• [To do]
For every record, give an exact copy that has no pictures in it.

[Dataset entries]
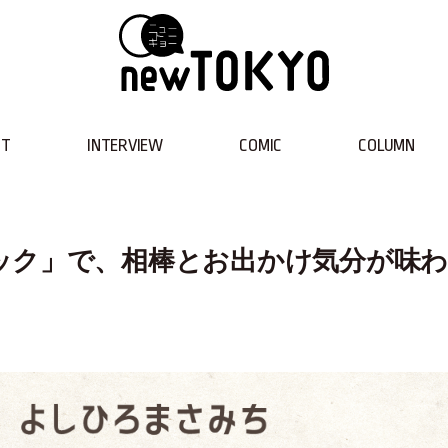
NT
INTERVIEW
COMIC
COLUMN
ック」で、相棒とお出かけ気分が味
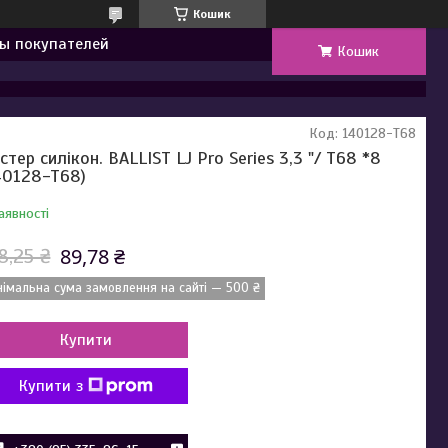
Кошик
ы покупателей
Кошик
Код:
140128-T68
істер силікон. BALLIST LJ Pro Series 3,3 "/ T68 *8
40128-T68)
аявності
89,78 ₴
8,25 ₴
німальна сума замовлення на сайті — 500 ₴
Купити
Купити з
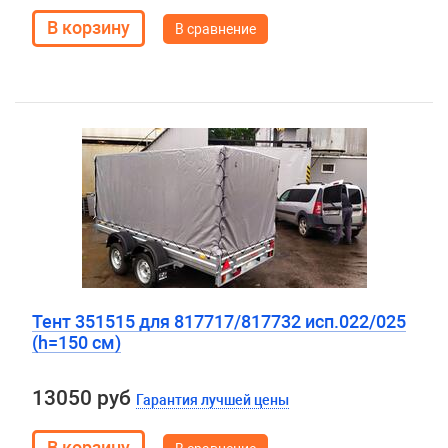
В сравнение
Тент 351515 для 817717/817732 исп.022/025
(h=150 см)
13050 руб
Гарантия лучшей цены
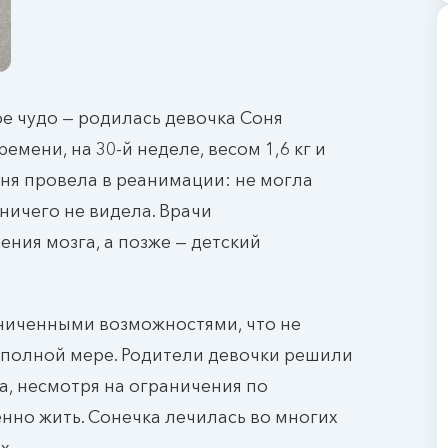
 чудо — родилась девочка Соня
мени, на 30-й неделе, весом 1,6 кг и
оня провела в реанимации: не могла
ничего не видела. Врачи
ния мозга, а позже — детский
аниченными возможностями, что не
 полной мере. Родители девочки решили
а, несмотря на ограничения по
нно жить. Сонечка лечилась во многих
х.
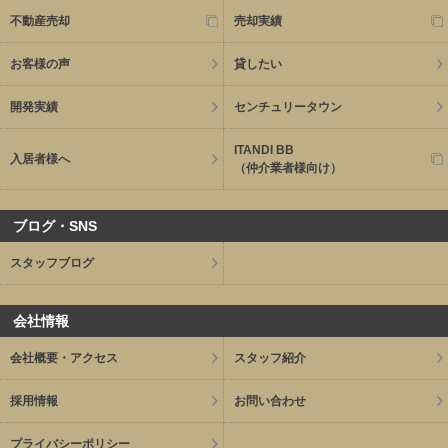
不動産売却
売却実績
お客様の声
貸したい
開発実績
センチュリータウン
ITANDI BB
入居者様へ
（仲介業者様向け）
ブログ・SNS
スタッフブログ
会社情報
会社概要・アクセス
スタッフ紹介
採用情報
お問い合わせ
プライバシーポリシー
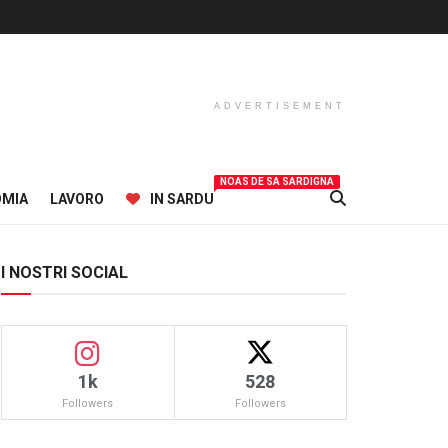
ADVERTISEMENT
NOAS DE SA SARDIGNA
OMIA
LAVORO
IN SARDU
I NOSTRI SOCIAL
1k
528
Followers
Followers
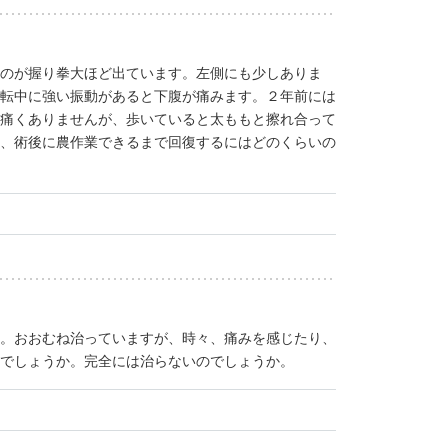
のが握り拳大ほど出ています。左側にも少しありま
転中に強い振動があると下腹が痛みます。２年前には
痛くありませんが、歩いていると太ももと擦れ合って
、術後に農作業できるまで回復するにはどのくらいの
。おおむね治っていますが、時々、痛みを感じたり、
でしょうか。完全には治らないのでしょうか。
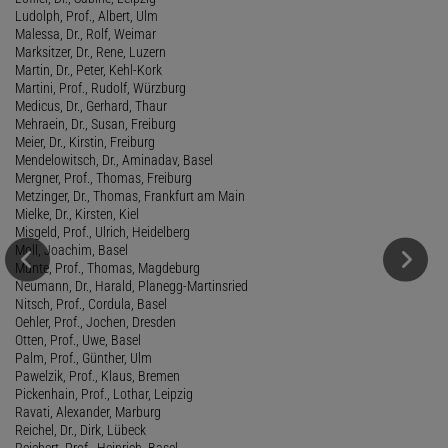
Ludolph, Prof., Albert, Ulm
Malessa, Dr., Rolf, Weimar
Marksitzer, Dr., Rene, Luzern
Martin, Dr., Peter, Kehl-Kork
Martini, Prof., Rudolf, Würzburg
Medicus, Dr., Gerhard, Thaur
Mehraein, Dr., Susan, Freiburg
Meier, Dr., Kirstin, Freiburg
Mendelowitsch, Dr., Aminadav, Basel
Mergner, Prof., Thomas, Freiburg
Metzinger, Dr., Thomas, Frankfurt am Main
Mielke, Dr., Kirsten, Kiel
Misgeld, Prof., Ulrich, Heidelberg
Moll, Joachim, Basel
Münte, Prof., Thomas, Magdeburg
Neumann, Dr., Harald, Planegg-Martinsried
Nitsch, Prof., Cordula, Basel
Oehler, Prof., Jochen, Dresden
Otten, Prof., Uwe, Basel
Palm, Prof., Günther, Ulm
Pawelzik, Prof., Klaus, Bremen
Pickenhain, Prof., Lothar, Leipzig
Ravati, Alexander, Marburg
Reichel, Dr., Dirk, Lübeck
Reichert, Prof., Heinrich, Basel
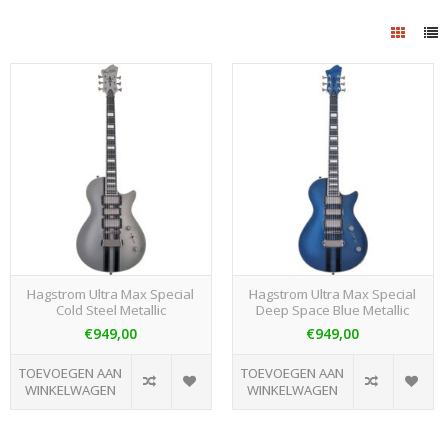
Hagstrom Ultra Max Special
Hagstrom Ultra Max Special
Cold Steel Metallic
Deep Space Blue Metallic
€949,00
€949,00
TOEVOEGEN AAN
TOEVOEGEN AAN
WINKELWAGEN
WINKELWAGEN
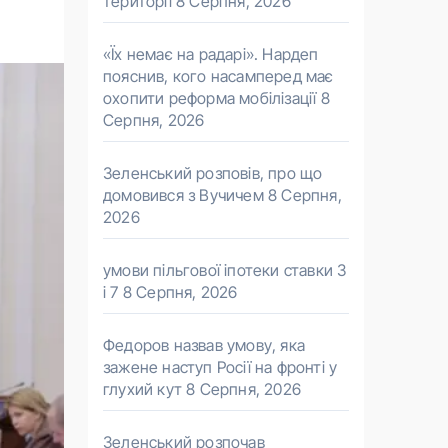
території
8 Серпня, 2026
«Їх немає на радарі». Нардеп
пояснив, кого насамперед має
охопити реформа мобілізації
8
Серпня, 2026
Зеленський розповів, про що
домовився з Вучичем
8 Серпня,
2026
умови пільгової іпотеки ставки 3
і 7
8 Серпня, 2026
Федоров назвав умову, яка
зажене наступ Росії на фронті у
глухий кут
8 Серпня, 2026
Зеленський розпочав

• [Solution to this problem]
NT
INTERVIEW
COMIC
COLUMN
ック」で、相棒とお出かけ気分が味
Кошик
ы покупателей
Кошик
Код:
140128-T68
істер силікон. BALLIST LJ Pro Series 3,3 "/ T68 *8
40128-T68)
аявності
89,78 ₴
8,25 ₴
німальна сума замовлення на сайті — 500 ₴
Купити
Купити з
В сравнение
Тент 351515 для 817717/817732 исп.022/025
(h=150 см)
13050 руб
Гарантия лучшей цены
 чудо — родилась девочка Соня
мени, на 30-й неделе, весом 1,6 кг и
оня провела в реанимации: не могла
ничего не видела. Врачи
ния мозга, а позже — детский
аниченными возможностями, что не
 полной мере. Родители девочки решили
а, несмотря на ограничения по
нно жить. Сонечка лечилась во многих
х.
不動産売却
売却実績
お客様の声
貸したい
開発実績
センチュリータウン
ITANDI BB
入居者様へ
（仲介業者様向け）
ブログ・SNS
スタッフブログ
会社情報
会社概要・アクセス
スタッフ紹介
採用情報
お問い合わせ
プライバシーポリシー
ADVERTISEMENT
NOAS DE SA SARDIGNA
OMIA
LAVORO
IN SARDU
I NOSTRI SOCIAL
1k
528
Followers
Followers
のが握り拳大ほど出ています。左側にも少しありま
転中に強い振動があると下腹が痛みます。２年前には
痛くありませんが、歩いていると太ももと擦れ合って
、術後に農作業できるまで回復するにはどのくらいの
。おおむね治っていますが、時々、痛みを感じたり、
でしょうか。完全には治らないのでしょうか。
Ludolph, Prof., Albert, Ulm
Malessa, Dr., Rolf, Weimar
Marksitzer, Dr., Rene, Luzern
Martin, Dr., Peter, Kehl-Kork
Martini, Prof., Rudolf, Würzburg
Medicus, Dr., Gerhard, Thaur
Mehraein, Dr., Susan, Freiburg
Meier, Dr., Kirstin, Freiburg
Mendelowitsch, Dr., Aminadav, Basel
Mergner, Prof., Thomas, Freiburg
Metzinger, Dr., Thomas, Frankfurt am Main
Mielke, Dr., Kirsten, Kiel
Misgeld, Prof., Ulrich, Heidelberg
Moll, Joachim, Basel
Münte, Prof., Thomas, Magdeburg
Neumann, Dr., Harald, Planegg-Martinsried
Nitsch, Prof., Cordula, Basel
Oehler, Prof., Jochen, Dresden
Otten, Prof., Uwe, Basel
Palm, Prof., Günther, Ulm
Pawelzik, Prof., Klaus, Bremen
Pickenhain, Prof., Lothar, Leipzig
Ravati, Alexander, Marburg
Reichel, Dr., Dirk, Lübeck
Reichert, Prof., Heinrich, Basel
Hagstrom Ultra Max Special
Hagstrom Ultra Max Special
Cold Steel Metallic
Deep Space Blue Metallic
€949,00
€949,00
TOEVOEGEN AAN
TOEVOEGEN AAN
WINKELWAGEN
WINKELWAGEN
території
8 Серпня, 2026
«Їх немає на радарі». Нардеп
пояснив, кого насамперед має
охопити реформа мобілізації
8
Серпня, 2026
Зеленський розповів, про що
домовився з Вучичем
8 Серпня,
2026
умови пільгової іпотеки ставки 3
і 7
8 Серпня, 2026
Федоров назвав умову, яка
зажене наступ Росії на фронті у
глухий кут
8 Серпня, 2026
Зеленський розпочав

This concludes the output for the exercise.